REDEEM-electrocat: Rethinking Electrode Design - Emergent Electronic and Magnetic effects in electrocatalysis

Lead Research Organisation: Science and Technology Facilities Council
Department Name: Scientific Computing Department

Abstract

Electrocatalysis (EC) lies at the heart of most of the emerging technologies for a sustainable future. Enormous efforts are being directed towards designing and modifying catalysts for a range of reactions relevant to fuel generation and use, energy storage, and bulk chemical production. Within EC, and the wider field of heterogeneous catalysis, catalysts achieve changes in rate, and hence selectivity, of a particular pathway through modification of the energy of adsorbed intermediates and transition states (TS) of the elementary steps along a reaction pathway.

Unfortunately, binding energies of intermediates and TS are usually strongly correlated. As a result, modifications in the structure or composition of the catalysts are often ineffective in breaking these correlations (scaling relationships). Reactive surfaces that bind an initial state more strongly often also bind the TS and final state more strongly too, leading to minimal change in the energy-barrier (rate) of the step.

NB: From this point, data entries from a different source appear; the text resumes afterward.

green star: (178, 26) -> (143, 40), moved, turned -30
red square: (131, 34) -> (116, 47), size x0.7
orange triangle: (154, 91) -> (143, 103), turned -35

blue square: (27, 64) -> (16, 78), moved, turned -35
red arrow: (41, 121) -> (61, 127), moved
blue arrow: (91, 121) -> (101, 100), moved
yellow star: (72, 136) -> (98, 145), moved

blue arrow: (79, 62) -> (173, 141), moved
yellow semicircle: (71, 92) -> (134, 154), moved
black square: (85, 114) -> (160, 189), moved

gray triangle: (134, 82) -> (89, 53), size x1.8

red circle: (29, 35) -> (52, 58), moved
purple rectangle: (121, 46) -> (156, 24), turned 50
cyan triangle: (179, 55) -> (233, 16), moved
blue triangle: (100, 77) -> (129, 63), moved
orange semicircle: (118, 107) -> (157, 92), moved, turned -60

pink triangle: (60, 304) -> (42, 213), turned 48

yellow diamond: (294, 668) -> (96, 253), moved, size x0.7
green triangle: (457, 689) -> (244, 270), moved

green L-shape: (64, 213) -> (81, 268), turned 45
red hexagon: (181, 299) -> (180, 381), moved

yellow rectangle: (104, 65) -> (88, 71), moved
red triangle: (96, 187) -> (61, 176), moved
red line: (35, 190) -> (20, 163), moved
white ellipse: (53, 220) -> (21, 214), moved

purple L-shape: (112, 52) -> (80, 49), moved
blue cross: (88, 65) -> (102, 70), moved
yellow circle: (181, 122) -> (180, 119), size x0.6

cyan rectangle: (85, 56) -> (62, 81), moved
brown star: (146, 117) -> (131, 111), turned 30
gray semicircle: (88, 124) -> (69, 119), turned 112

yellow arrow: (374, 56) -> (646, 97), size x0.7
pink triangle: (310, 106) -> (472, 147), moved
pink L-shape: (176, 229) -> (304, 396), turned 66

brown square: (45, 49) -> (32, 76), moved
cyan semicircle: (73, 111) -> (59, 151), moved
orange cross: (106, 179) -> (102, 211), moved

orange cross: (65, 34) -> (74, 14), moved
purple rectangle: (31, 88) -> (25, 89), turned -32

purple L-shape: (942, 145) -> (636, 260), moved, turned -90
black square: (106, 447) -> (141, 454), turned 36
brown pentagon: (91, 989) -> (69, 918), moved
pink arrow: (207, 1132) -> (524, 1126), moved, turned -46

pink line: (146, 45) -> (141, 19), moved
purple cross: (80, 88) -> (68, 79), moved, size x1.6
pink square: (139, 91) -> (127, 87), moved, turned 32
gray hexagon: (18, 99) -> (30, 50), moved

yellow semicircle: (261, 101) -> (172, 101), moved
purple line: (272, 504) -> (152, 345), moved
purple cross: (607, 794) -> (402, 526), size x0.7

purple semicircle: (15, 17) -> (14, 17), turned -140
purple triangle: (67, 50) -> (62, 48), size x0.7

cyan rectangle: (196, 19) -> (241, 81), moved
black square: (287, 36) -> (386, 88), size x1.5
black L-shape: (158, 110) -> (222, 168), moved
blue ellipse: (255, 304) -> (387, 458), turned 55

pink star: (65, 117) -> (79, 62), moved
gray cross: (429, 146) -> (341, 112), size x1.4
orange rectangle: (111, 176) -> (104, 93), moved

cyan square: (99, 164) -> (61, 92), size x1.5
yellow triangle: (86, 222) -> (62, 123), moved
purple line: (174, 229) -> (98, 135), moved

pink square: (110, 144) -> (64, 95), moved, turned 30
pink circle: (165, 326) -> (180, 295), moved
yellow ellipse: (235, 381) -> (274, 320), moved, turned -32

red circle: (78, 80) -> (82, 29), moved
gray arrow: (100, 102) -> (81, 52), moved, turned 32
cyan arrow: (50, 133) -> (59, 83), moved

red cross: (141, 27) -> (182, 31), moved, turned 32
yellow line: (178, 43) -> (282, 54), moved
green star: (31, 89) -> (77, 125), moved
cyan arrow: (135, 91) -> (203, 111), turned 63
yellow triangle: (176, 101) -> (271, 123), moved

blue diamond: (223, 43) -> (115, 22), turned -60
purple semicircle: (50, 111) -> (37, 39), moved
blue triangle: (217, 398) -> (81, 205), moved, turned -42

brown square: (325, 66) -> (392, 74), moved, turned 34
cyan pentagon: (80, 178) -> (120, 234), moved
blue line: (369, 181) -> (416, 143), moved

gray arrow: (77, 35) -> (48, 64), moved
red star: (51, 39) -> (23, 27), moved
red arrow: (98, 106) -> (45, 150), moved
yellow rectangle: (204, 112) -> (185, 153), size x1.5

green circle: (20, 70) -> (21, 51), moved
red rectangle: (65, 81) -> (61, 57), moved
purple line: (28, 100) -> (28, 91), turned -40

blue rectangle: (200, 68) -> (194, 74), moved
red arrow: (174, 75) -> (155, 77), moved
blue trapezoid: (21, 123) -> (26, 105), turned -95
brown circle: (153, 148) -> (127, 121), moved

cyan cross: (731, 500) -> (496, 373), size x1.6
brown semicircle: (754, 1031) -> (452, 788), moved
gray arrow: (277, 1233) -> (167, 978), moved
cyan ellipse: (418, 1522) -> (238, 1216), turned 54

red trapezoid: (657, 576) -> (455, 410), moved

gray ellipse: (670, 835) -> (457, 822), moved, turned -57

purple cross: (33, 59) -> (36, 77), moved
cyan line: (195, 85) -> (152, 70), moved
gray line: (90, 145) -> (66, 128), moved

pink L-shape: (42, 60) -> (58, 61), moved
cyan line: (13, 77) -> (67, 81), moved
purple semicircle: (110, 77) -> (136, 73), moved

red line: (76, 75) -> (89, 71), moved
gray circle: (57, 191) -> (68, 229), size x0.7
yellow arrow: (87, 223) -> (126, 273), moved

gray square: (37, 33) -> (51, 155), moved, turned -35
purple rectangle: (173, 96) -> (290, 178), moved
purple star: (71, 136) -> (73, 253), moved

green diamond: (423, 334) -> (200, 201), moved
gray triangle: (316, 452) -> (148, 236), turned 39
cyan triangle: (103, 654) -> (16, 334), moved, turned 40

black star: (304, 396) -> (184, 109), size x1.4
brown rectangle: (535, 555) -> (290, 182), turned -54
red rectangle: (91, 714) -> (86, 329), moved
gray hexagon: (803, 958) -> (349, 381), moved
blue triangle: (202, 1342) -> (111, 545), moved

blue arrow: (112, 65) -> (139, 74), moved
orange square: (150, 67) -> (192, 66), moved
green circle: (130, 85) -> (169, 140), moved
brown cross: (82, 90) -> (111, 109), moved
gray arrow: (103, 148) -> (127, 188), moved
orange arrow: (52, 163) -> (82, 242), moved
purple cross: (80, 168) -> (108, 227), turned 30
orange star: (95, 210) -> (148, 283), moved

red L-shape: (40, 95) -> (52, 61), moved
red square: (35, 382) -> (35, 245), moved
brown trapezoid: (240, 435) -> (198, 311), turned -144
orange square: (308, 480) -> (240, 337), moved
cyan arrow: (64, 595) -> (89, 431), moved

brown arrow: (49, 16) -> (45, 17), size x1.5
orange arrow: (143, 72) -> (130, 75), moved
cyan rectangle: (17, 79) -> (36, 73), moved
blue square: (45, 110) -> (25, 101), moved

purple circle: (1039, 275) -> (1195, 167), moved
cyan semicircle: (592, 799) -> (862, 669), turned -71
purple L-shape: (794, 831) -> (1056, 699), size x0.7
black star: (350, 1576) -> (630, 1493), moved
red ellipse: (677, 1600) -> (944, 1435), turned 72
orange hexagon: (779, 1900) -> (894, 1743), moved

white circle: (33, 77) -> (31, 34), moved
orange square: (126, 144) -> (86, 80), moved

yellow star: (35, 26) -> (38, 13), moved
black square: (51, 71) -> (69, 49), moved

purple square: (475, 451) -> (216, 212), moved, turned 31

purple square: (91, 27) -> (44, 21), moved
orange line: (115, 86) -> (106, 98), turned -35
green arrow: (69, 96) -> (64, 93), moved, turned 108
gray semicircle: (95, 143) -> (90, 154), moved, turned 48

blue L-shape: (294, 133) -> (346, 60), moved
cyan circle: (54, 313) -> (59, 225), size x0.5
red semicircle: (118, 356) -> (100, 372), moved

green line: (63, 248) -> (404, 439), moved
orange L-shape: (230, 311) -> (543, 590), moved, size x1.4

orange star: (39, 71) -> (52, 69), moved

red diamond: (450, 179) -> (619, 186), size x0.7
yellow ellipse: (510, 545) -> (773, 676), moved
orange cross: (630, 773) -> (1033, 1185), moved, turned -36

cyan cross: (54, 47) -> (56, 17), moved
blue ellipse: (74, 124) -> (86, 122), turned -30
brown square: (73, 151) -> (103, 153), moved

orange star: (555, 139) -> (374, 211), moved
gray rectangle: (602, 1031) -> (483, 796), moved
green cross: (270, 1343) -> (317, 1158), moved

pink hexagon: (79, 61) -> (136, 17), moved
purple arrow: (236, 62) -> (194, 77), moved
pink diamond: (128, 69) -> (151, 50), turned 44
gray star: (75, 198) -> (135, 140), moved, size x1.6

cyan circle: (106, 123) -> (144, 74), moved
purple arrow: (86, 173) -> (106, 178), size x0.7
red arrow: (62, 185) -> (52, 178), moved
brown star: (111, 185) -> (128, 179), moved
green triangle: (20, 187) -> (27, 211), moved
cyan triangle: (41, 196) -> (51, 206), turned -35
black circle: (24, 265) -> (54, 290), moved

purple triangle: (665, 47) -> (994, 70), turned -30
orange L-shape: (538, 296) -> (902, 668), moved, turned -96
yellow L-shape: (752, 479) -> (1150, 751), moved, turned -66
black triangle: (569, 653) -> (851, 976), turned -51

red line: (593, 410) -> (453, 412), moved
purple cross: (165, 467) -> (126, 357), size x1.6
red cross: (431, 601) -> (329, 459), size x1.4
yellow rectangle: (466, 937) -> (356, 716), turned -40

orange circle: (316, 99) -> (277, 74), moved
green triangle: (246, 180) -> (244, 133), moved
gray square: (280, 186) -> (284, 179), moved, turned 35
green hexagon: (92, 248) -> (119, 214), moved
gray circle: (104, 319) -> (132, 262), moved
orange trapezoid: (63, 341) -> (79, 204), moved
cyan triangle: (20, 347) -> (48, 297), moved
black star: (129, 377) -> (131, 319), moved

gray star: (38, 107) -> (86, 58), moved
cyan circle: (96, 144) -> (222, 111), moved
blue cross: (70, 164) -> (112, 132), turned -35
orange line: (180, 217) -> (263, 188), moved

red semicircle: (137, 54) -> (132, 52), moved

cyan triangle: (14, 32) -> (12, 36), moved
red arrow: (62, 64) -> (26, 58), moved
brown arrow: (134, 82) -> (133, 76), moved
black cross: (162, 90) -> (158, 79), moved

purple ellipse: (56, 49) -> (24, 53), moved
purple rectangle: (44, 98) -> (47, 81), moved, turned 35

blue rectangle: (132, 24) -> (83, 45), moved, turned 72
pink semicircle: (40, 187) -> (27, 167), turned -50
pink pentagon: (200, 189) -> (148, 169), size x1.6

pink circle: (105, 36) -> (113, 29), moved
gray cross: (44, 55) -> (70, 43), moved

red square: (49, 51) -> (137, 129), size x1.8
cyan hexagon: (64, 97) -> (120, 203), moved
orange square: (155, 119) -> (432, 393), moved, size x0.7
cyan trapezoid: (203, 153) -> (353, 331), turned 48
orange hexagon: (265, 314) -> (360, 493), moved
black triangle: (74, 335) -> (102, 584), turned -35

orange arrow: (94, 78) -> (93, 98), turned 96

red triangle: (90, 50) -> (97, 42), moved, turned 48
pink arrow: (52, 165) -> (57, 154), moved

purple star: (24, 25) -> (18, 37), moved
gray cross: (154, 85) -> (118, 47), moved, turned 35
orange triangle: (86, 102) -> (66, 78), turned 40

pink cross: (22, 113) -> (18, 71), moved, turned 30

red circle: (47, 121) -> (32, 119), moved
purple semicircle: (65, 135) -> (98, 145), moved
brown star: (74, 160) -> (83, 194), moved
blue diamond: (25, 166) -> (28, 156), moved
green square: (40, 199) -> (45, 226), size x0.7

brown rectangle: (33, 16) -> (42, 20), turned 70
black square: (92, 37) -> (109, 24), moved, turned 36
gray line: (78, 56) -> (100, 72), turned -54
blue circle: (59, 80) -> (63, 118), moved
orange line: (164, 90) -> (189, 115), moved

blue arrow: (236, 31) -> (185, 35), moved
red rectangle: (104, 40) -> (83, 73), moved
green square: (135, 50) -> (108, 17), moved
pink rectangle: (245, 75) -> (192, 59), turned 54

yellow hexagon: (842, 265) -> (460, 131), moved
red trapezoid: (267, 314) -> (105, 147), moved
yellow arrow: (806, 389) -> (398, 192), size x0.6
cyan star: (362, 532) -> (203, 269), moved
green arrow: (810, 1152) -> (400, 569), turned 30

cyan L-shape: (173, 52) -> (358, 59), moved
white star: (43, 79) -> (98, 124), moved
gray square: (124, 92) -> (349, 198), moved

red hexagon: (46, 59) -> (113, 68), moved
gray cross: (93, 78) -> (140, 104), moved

Scaling relationships have been long known in catalysis but research in new strategies to deliberately circumvent them is far newer. Approaches are emerging in EC such as the isolated or combined use of strained structures, high dilution alloys, and ligand modified surfaces. These require a fundamental redesign of the catalysts. Currently overlooked is the potential of in-situ generated magnetic fields to break scaling relationships for intermediates and transition states with different spin-multiplicity, which are inevitably present in multi-electron processes.

This proposal aims to explore the potential of established solutions in spintronics to generate local magnetic fields for breaking scaling relationships in EC.

Publications

10 25 50
 
Description New electrode structures which generate out of plane magnetic fields and possible spin polarisation of the current have been prepared and tested for three model reactions. Studies on carbon dioxide reduction indicate that the magnetic field may inhibit activity. Studies on water oxidation show an increase in activity with gold electrodes, traditionally a less active surface. Hydrogen evolution can be supressed in acid but enhanced in alkali due to an interplay of spin and magnetic effects. Overall we believe we have demonstrated that we can decouple spin-state control from magnetic field effects during electrocatalysis. A manuscript is in preparation as is a patent filing
Exploitation Route Contact industry for potential commercial development -but first further research is needed to confirm the findings and see potential for scaling etc.